Information:
***

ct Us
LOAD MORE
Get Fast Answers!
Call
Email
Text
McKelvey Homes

***

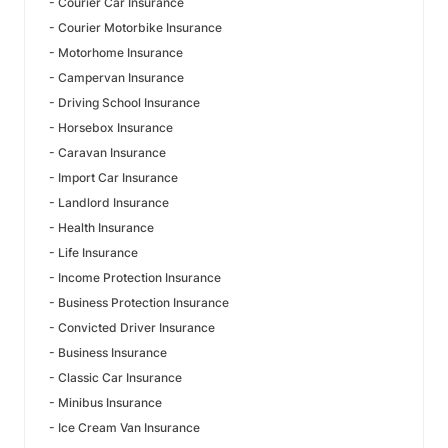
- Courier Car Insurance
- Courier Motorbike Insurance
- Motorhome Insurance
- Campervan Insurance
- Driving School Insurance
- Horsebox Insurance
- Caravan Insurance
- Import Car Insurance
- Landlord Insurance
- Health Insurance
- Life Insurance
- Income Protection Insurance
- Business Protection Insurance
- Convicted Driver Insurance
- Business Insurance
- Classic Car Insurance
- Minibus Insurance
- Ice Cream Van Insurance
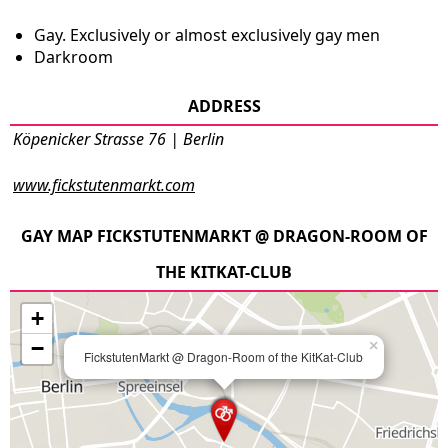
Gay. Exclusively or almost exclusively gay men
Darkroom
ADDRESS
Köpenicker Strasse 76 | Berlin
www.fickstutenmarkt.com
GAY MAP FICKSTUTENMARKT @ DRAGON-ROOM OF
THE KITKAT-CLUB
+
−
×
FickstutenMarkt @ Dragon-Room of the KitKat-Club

***

Brief: Please output the lines of the listing above that fall in the stretch from the one with "- Campervan Insurance" through the one with "- Convicted Driver Insurance", exactly and only those.

Exercise answer:
- Campervan Insurance
- Driving School Insurance
- Horsebox Insurance
- Caravan Insurance
- Import Car Insurance
- Landlord Insurance
- Health Insurance
- Life Insurance
- Income Protection Insurance
- Business Protection Insurance
- Convicted Driver Insurance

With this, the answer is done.